Sunday I performed my songs at the Open Mic once again. On the drive in I began to feel nervous and that didn’t pass until ten minutes after my performance. As a result my voice was shaky and my hands hesitant and cramped.
I realize the best performances are the ones where the performer releases inhibitions and breaks through to unselfconscious creativity. That is not what we got yesterday and I believe my continued participation is my effort to find that freedom.
It is not only important for performing music but also in my painting, writing, cooking, and daily interactions. I can imagine myself unrestrained from inhibitions and responding and reacting without fear. I have even found myself in that flow more than once but for the most part I am hampered by thought.

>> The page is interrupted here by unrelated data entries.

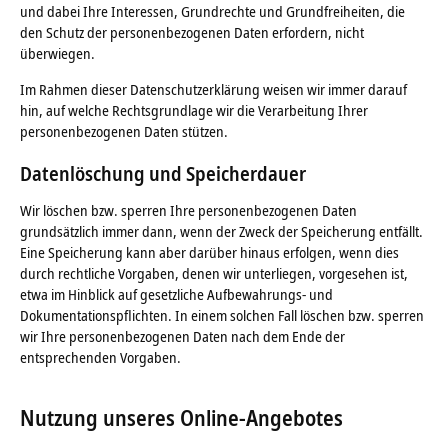
und dabei Ihre Interessen, Grundrechte und Grundfreiheiten, die
den Schutz der personenbezogenen Daten erfordern, nicht
überwiegen.
Im Rahmen dieser Datenschutzerklärung weisen wir immer darauf
hin, auf welche Rechtsgrundlage wir die Verarbeitung Ihrer
personenbezogenen Daten stützen.
Datenlöschung und Speicherdauer
Wir löschen bzw. sperren Ihre personenbezogenen Daten
grundsätzlich immer dann, wenn der Zweck der Speicherung entfällt.
Eine Speicherung kann aber darüber hinaus erfolgen, wenn dies
durch rechtliche Vorgaben, denen wir unterliegen, vorgesehen ist,
etwa im Hinblick auf gesetzliche Aufbewahrungs- und
Dokumentationspflichten. In einem solchen Fall löschen bzw. sperren
wir Ihre personenbezogenen Daten nach dem Ende der
entsprechenden Vorgaben.
Nutzung unseres Online-Angebotes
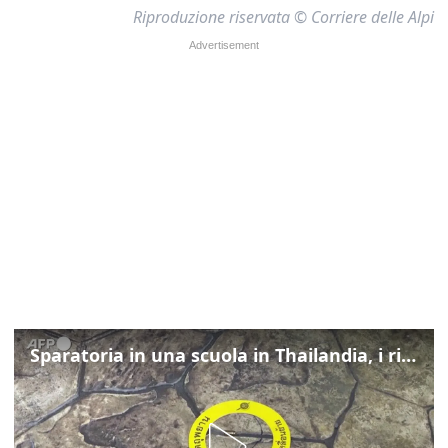
Riproduzione riservata © Corriere delle Alpi
Sparatoria in una scuola in Thailandia, i rilievi della polizia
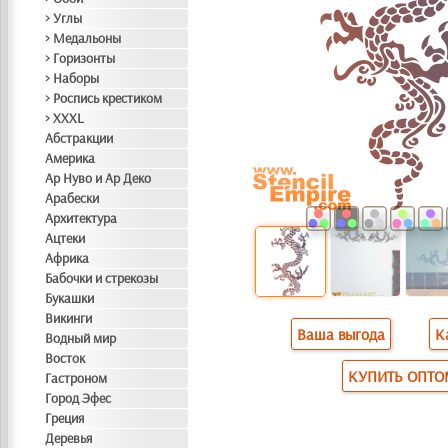
> Углы
> Медальоны
> Горизонты
> Наборы
> Роспись крестиком
> XXXL
Абстракции
Америка
Ар Нуво и Ар Деко
Арабески
Архитектура
Ацтеки
Африка
Бабочки и стрекозы
Букашки
Викинги
Ваша выгода
К
Водный мир
Восток
КУПИТЬ ОПТ
Гастроном
Город Эфес
Греция
Деревья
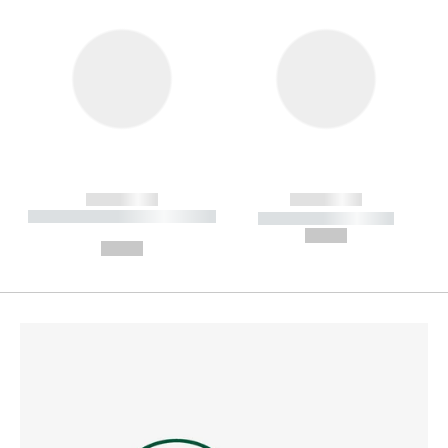
------------
------------
----------- ----------- --------
----------- -----------
---
--,-- €
--,-- €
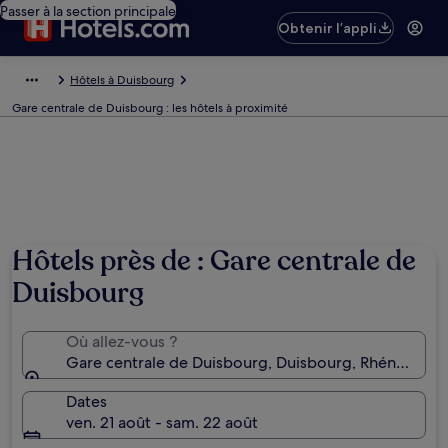
Passer à la section principale
Obtenir l’appli
Hôtels à Duisbourg
Gare centrale de Duisbourg : les hôtels à proximité
Hôtels près de : Gare centrale de
Duisbourg
Où allez-vous ?
Gare centrale de Duisbourg, Duisbourg, Rhénanie-
Dates
ven. 21 août - sam. 22 août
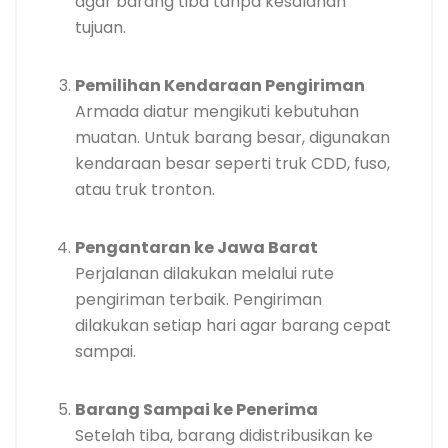
agar barang tiba tanpa kesalahan
tujuan.
Pemilihan Kendaraan Pengiriman
Armada diatur mengikuti kebutuhan
muatan. Untuk barang besar, digunakan
kendaraan besar seperti truk CDD, fuso,
atau truk tronton.
Pengantaran ke Jawa Barat
Perjalanan dilakukan melalui rute
pengiriman terbaik. Pengiriman
dilakukan setiap hari agar barang cepat
sampai.
Barang Sampai ke Penerima
Setelah tiba, barang didistribusikan ke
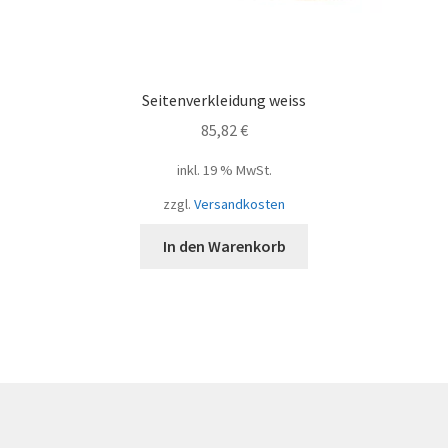
Seitenverkleidung weiss
85,82
€
inkl. 19 % MwSt.
zzgl.
Versandkosten
In den Warenkorb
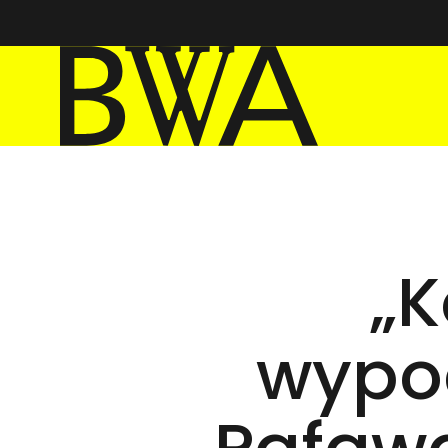
BWA Wrocław
Galerie Sztuki Współczesnej
„
wypo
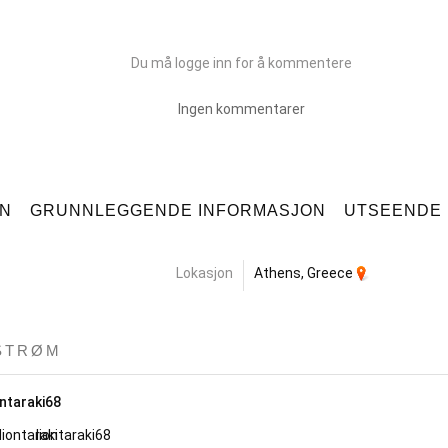
Du må logge inn for å kommentere
Ingen kommentarer
ON
GRUNNLEGGENDE INFORMASJON
UTSEENDE
Lokasjon
Athens, Greece
STRØM
ontaraki68
liontaraki68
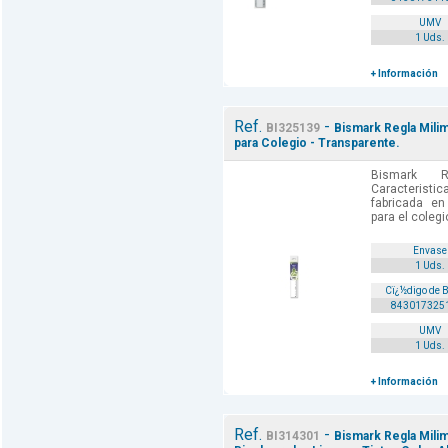
UMV
1 Uds.
+ Información
Ref.
-
BI325139
Bismark Regla Milim
para Colegio - Transparente.
Bismark R
Caracteris
fabricada en 
para el colegi
Envase
1 Uds.
Cï¿½digo de 
843017325
UMV
1 Uds.
+ Información
Ref.
-
BI314301
Bismark Regla Milim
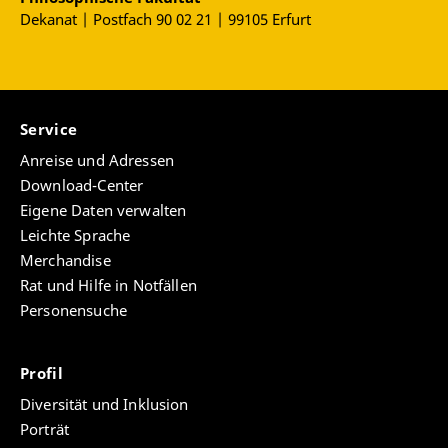
Dekanat | Postfach 90 02 21 | 99105 Erfurt
Service
Anreise und Adressen
Download-Center
Eigene Daten verwalten
Leichte Sprache
Merchandise
Rat und Hilfe in Notfällen
Personensuche
Profil
Diversität und Inklusion
Porträt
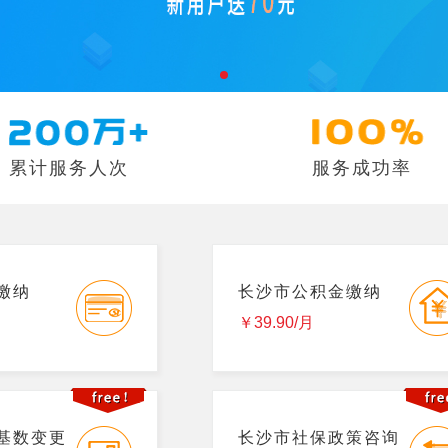
累计服务人次
服务成功率
缴纳
长沙市公积金缴纳
￥39.90/月
基数变更
长沙市社保政策咨询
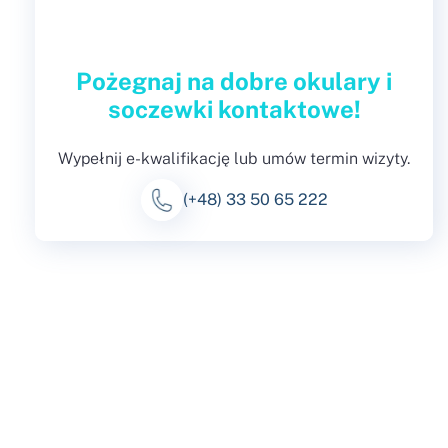
Pożegnaj na dobre okulary i
soczewki kontaktowe!
Wypełnij e-kwalifikację lub umów termin wizyty.
(+48) 33 50 65 222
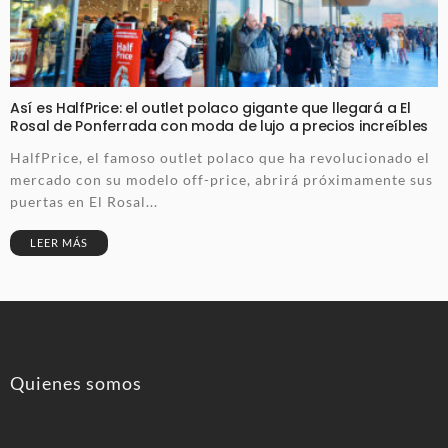
Así es HalfPrice: el outlet polaco gigante que llegará a El
Rosal de Ponferrada con moda de lujo a precios increíbles
HalfPrice, el famoso outlet polaco que ha revolucionado el
mercado con su modelo off-price, abrirá próximamente sus
puertas en El Rosal...
LEER MÁS
Quienes somos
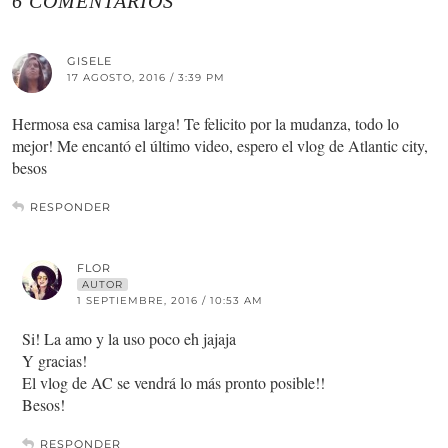
6 COMENTARIOS
GISELE
17 AGOSTO, 2016 / 3:39 PM
Hermosa esa camisa larga! Te felicito por la mudanza, todo lo
mejor! Me encantó el último video, espero el vlog de Atlantic city,
besos
RESPONDER
FLOR
AUTOR
1 SEPTIEMBRE, 2016 / 10:53 AM
Si! La amo y la uso poco eh jajaja
Y gracias!
El vlog de AC se vendrá lo más pronto posible!!
Besos!
RESPONDER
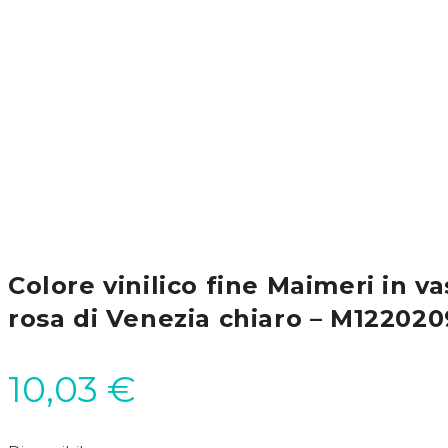
Colore vinilico fine Maimeri in v
rosa di Venezia chiaro – M122020
10,03
€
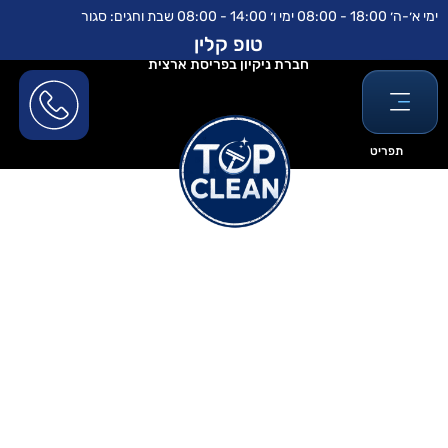
ילוג
לתוכן
ימי א׳-ה׳ 18:00 - 08:00 ימי ו׳ 14:00 - 08:00 שבת וחגים: סגור
תוכן
טופ קלין
חברת ניקיון בפריסת ארצית
תפריט
ניקוי חלונות ללא סימנים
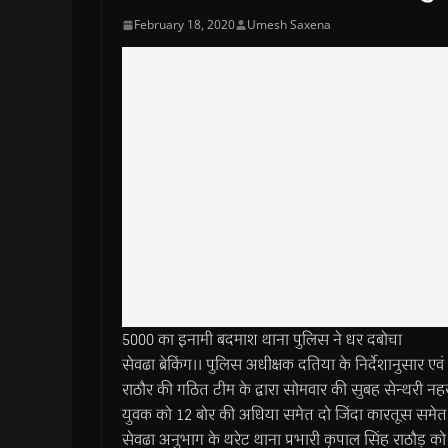
February 18, 2020
Umesh Saxena
5000 का इनामी बदमाश थाना पुलिस ने धर दबोचा
सेवढा ब्रेकिंग।। पुलिस अधीक्षक दतिया के निर्देशानुसार एव
राठौर की गठित टीम के द्वारा सोमवार की सुबह सेन्थरी न
युवक को 12 बोर की अधिया समेत दो जिंदा कारतूस समेत मौ
सेवढा अनुभाग के थरेट थाना प्रभारी कृपाल सिंह राठौड़ को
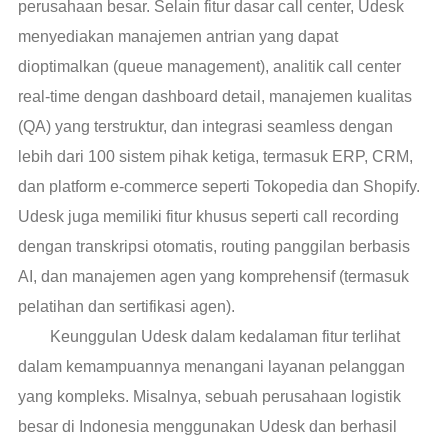
perusahaan besar. Selain fitur dasar call center, Udesk
menyediakan manajemen antrian yang dapat
dioptimalkan (queue management), analitik call center
real-time dengan dashboard detail, manajemen kualitas
(QA) yang terstruktur, dan integrasi seamless dengan
lebih dari 100 sistem pihak ketiga, termasuk ERP, CRM,
dan platform e-commerce seperti Tokopedia dan Shopify.
Udesk juga memiliki fitur khusus seperti call recording
dengan transkripsi otomatis, routing panggilan berbasis
AI, dan manajemen agen yang komprehensif (termasuk
pelatihan dan sertifikasi agen).
Keunggulan Udesk dalam kedalaman fitur terlihat
dalam kemampuannya menangani layanan pelanggan
yang kompleks. Misalnya, sebuah perusahaan logistik
besar di Indonesia menggunakan Udesk dan berhasil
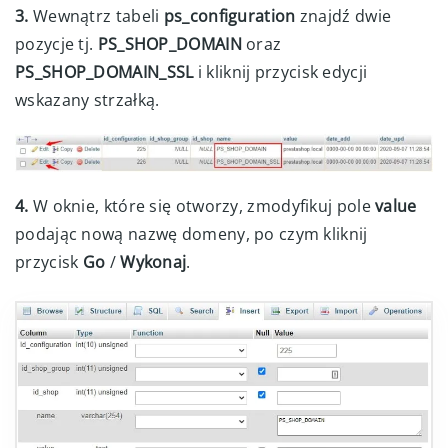
3.
Wewnątrz tabeli
ps_configuration
znajdź dwie
pozycje tj.
PS_SHOP_DOMAIN
oraz
PS_SHOP_DOMAIN_SSL
i kliknij przycisk edycji
wskazany strzałką.
4.
W oknie, które się otworzy, zmodyfikuj pole
value
podając nową nazwę domeny, po czym kliknij
przycisk
Go
/
Wykonaj
.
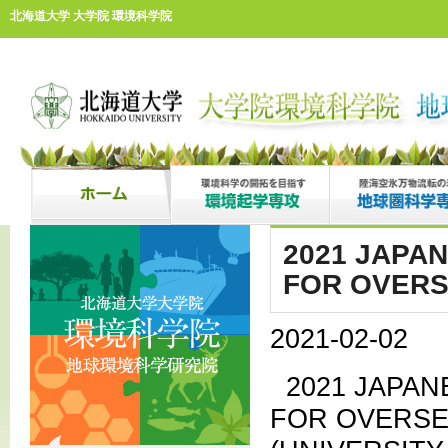
北海道大学 大学院 環境科学院
2021 JAPA
FOR OVERS
2021-02-02
2021 JAPA
FOR OVERSE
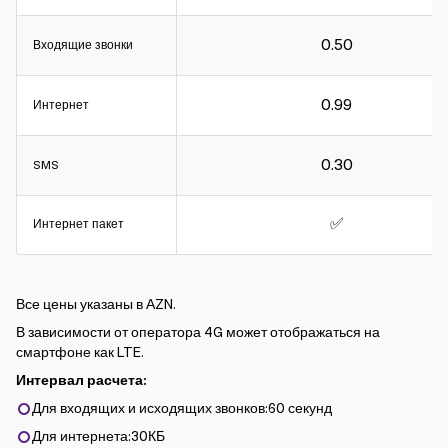
0.50
Входящие звонки
0.99
Интернет
0.30
SMS
✅
Интернет пакет
Все цены указаны в АZN.
В зависимости от оператора 4G может отображаться на
смартфоне как LTE.
Интервал расчета:
Для входящих и исходящих звонков:60 секунд
Для интернета:30КБ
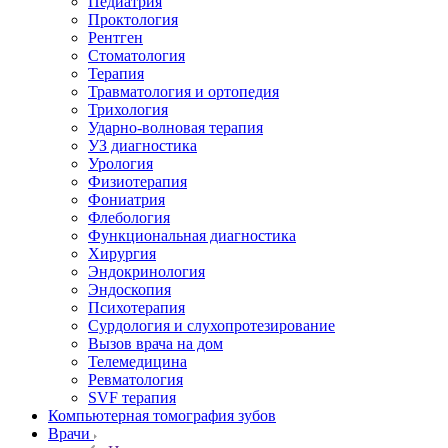
Педиатрия
Проктология
Рентген
Стоматология
Терапия
Травматология и ортопедия
Трихология
Ударно-волновая терапия
УЗ диагностика
Урология
Физиотерапия
Фониатрия
Флебология
Функциональная диагностика
Хирургия
Эндокринология
Эндоскопия
Психотерапия
Сурдология и слухопротезирование
Вызов врача на дом
Телемедицина
Ревматология
SVF терапия
Компьютерная томография зубов
Врачи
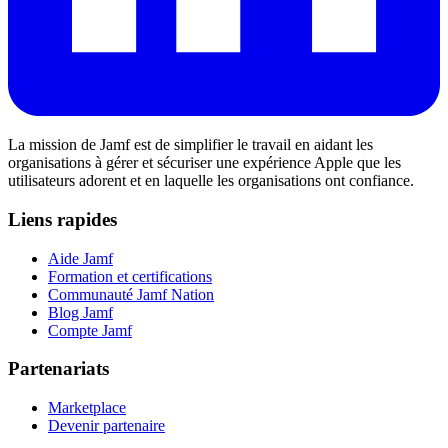
La mission de Jamf est de simplifier le travail en aidant les
organisations à gérer et sécuriser une expérience Apple que les
utilisateurs adorent et en laquelle les organisations ont confiance.
Liens rapides
Aide Jamf
Formation et certifications
Communauté Jamf Nation
Blog Jamf
Compte Jamf
Partenariats
Marketplace
Devenir partenaire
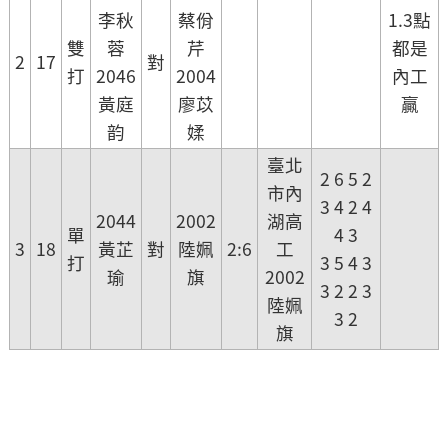
李秋
蔡佾
1.3點
雙
蓉
芹
都是
2
17
對
打
2046
2004
內工
黃庭
廖苡
贏
韵
媃
臺北
2 6 5 2
市內
3 4 2 4
2044
2002
湖高
單
4 3
3
18
黃芷
對
陸姵
2:6
工
打
3 5 4 3
瑜
旗
2002
3 2 2 3
陸姵
3 2
旗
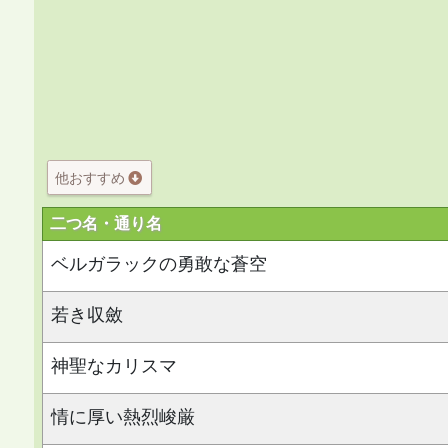
他おすすめ
二つ名・通り名
ベルガラックの勇敢な蒼空
若き収斂
神聖なカリスマ
情に厚い熱烈峻厳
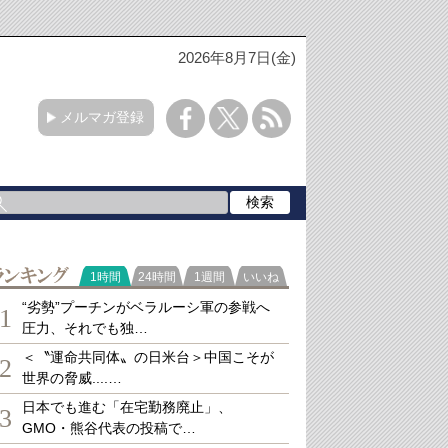
2026年8月7日(金)
メルマガ登録
ランキング
1時間
24時間
1週間
いいね
“劣勢”プーチンがベラルーシ軍の参戦へ
1
圧力、それでも独…
＜〝運命共同体〟の日米台＞中国こそが
2
世界の脅威....…
日本でも進む「在宅勤務廃止」、
3
GMO・熊谷代表の投稿で…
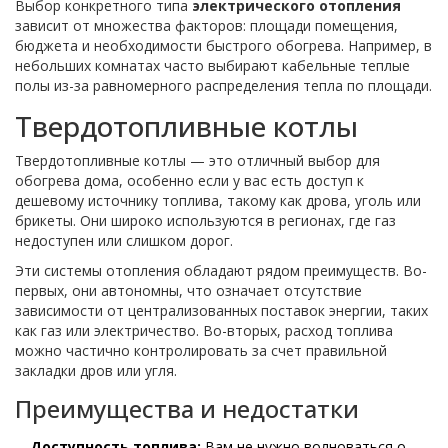
Выбор конкретного типа
электрического отопления
зависит от множества факторов: площади помещения,
бюджета и необходимости быстрого обогрева. Например, в
небольших комнатах часто выбирают кабельные теплые
полы из-за равномерного распределения тепла по площади.
Твердотопливные котлы
Твердотопливные котлы — это отличный выбор для
обогрева дома, особенно если у вас есть доступ к
дешевому источнику топлива, такому как дрова, уголь или
брикеты. Они широко используются в регионах, где газ
недоступен или слишком дорог.
Эти системы отопления обладают рядом преимуществ. Во-
первых, они автономны, что означает отсутствие
зависимости от централизованных поставок энергии, таких
как газ или электричество. Во-вторых, расход топлива
можно частично контролировать за счет правильной
закладки дров или угля.
Преимущества и недостатки
Доступность топлива:
Вам не нужно волноваться о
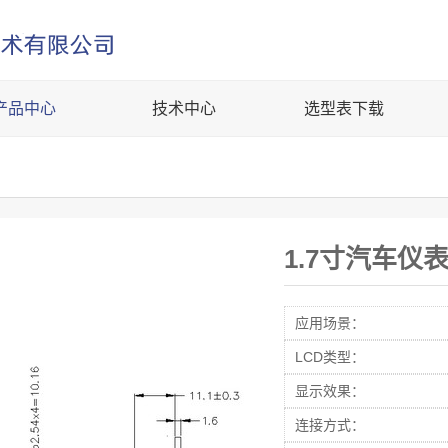
产品中心
技术中心
选型表下载
1.7寸汽车仪
应用场景：
LCD类型：
显示效果：
连接方式：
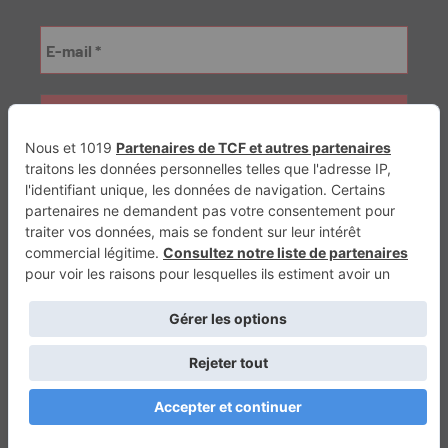
Génération Electrique
Génération Sans Permis
VTTAE.fr
FullAttack
MX2K
Enduro Mag
Trail Adventure
Trial Mag
Sport-Bikes
Boutique CPPRESSE
Escapade
Maisons A Vivre
Retour en haut
Depuis 2010 - Un magazine du
Groupe CPPRESSE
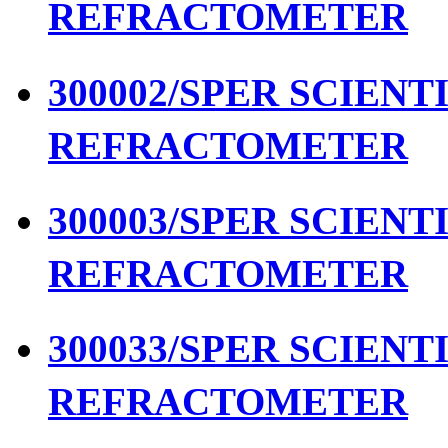
REFRACTOMETER
300002/SPER SCIENTIF
REFRACTOMETER
300003/SPER SCIENTIF
REFRACTOMETER
300033/SPER SCIENTIF
REFRACTOMETER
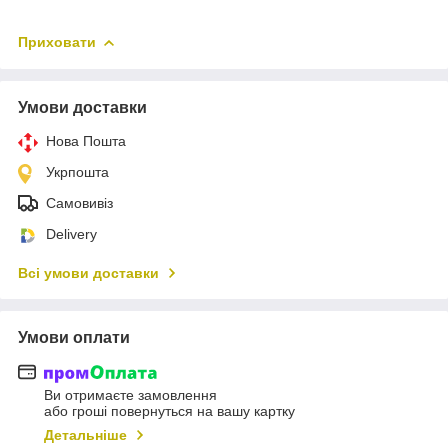
Приховати
Умови доставки
Нова Пошта
Укрпошта
Самовивіз
Delivery
Всі умови доставки
Умови оплати
Ви отримаєте замовлення
або гроші повернуться на вашу картку
Детальніше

Old behavior, past responses and future fears all conspire to keep me from being myself. Yesterday I couldn’t identify any reason I should be nervous. I had practiced and I had recorded the songs earlier in the day and was quite pleased with my performances on tape, but when I got up there on the stage I was already deep in anxiety.
I wonder if it’s even a good idea to challenge that feeling, to push through. Maybe I ought to just bow out if I can’t do it in comfort. Only problem there is I probably wouldn’t do it at all. Months could go by without a performance and that doesn’t seem to me like it would help matters at all.
In painting there’s a sacrifice required to meet the success of the entire painting. I often have to paint over some section I have worked hard on and found to be clever or skilled. The balance of the painting comes first.
Does my emotional balance come first? Do I sit out the performance in favor of a balanced emotional state? I am sure if I had any kind of concern about my public perception I would be more careful about making sure I was in a good frame of mind before I took the stage. Of course that would make for very few performances but at least I would never be all squeaky and shy.
I don’t know. I want to improve my creativity and that means taking chances. I can’t see things getting easier or freer by not doing so. Maybe I need to double down rather than hang back; make some really bad paintings, sing some awful songs at the top of my lungs. Dance like no one is watching.
It is a journey of discovery I am on but more than that it is a pathway to freedom. Each new painting rises from the preceding painting with ideas branching out and new combinations of color, design, and repetition promenading about like the bees knees.
I do my best to cast them in a favorable light, but who am I to judge what that looks like. Maybe all I can do is let them out for a while and see where that leads me.